Anoche no pude dormir, Omran.
Lloré varias veces porque tú no podías llorar.
Sobre la almohada mojada, pensaba en dónde estarías en ese momento y qué pasaría cuando todos se olvidaran de tu foto.
Pensaba en lo mucho que deseaba abrazarte y hacerte sentir seguro por un momento, hacerte sentir como un niño.
Imaginaba cómo sería darte un hogar, ser tu hogar.
Cerraba los ojos pero lo único que veía era la imagen de tu cuerpecito sucio; de unas piernitas que volaban sobre la silla de una ambulancia; de un pelo despeinado, cortado por alguien en forma de hongo con amor; de una boquita estrecha, cerrada por el dolor, como un punto en medio de la nada; de una mirada apagada, caída, sin más fuerzas y bajo la sangre; de una carita sin expresión o, mejor, con la expresión más profunda de la impotencia y la resignación ante el horror, de la tristeza infinita, del miedo que se pierde cuando ya no hay nada que perder.
Pero solo tienes cinco años, es imposible que hayas perdido el miedo y sé que tu corazón, y los de miles de niños como tú, se sienten solos ahora, temerosos de un futuro que ya no ilusiona, en medio de la monstruosidad que les ha tocado vivir.

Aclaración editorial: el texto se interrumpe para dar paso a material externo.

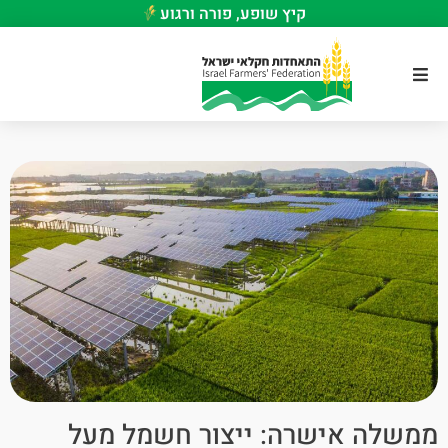
קיץ שופע, פורה ורגוע
ממשלה אישרה: ייצור חשמל מעל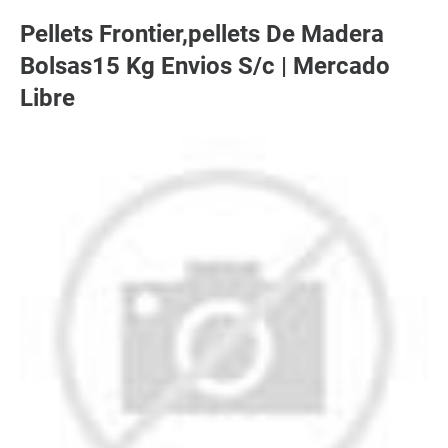
Pellets Frontier,pellets De Madera
Bolsas15 Kg Envios S/c | Mercado
Libre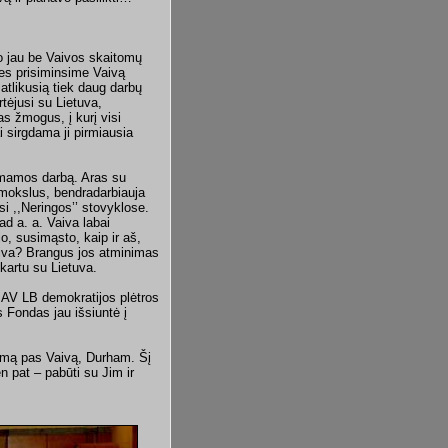
o jau be Vaivos skaitomų
Mes prisiminsime Vaivą
tlikusią tiek daug darbų
rtėjusi su Lietuva,
s žmogus, į kurį visi
 sirgdama ji pirmiausia
ia mamos darbą. Aras su
 mokslus, bendradarbiauja
i ,,Neringos’’ stovyklose.
d a. a. Vaiva labai
o, susimąsto, kaip ir aš,
aiva? Brangus jos atminimas
 kartu su Lietuva.
JAV LB demokratijos plėtros
 Fondas jau išsiuntė į
kimą pas Vaivą, Durham. Šį
en pat – pabūti su Jim ir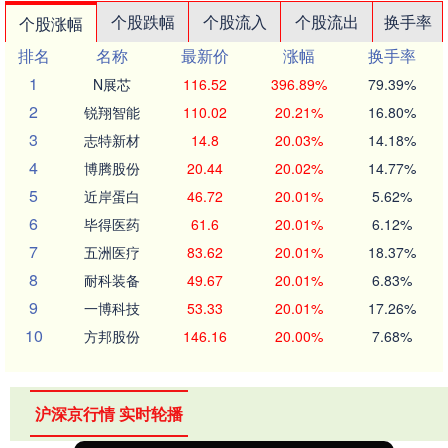
个股跌幅
个股流入
个股流出
换手率
个股涨幅
排名
名称
最新价
涨幅
换手率
1
N展芯
116.52
396.89%
79.39%
2
锐翔智能
110.02
20.21%
16.80%
3
志特新材
14.8
20.03%
14.18%
4
博腾股份
20.44
20.02%
14.77%
5
近岸蛋白
46.72
20.01%
5.62%
6
毕得医药
61.6
20.01%
6.12%
7
五洲医疗
83.62
20.01%
18.37%
8
耐科装备
49.67
20.01%
6.83%
9
一博科技
53.33
20.01%
17.26%
10
方邦股份
146.16
20.00%
7.68%
沪深京行情 实时轮播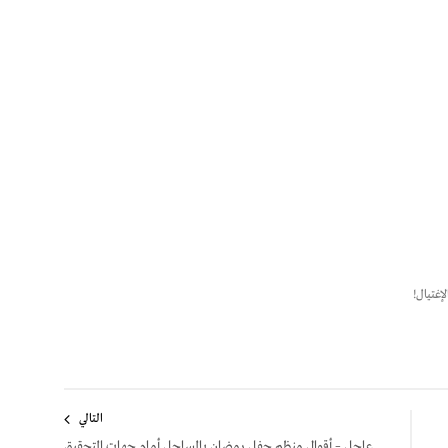
غتيال!
التالي
عاجل – أقوال منظم حفل رمضان بالساحل أمام جهات التحقيق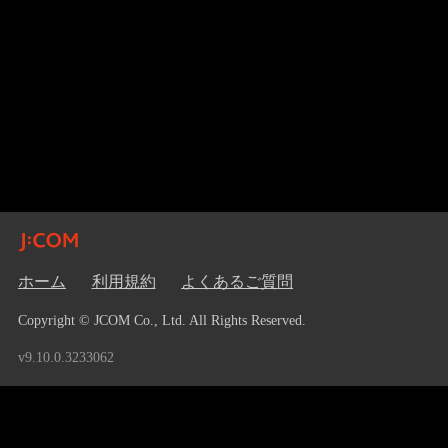
ホーム
利用規約
よくあるご質問
Copyright © JCOM Co., Ltd. All Rights Reserved.
v9.10.0.3233062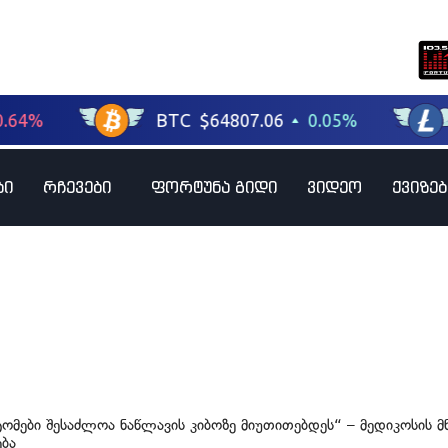
ბი
რჩევები
ფორტუნა გიდი
ვიდეო
ქვიზებ
ტომები შესაძლოა ნაწლავის კიბოზე მიუთითებდეს“ – მედიკოსის მ
ბა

Cinco años en los que solo has visto guerra y a los que ahora, para tantos, seguirá ese dolor agudo de la desesperanza sin el consuelo de una familia, haciéndose adultos sin siquiera haber sido niños, mirando a los ojos a un mundo que los ha dejado solos, que manifiesta impresión y tristeza por una foto, sin entender nada más, pero al otro día vuelve a elegir la guerra, también sin comprenderlo.
Ay, Omran, tú, que eres Aylan, que eres miles, millones, hijo no merecido de la guerra, si supieras de qué manera te has metido en mi corazón.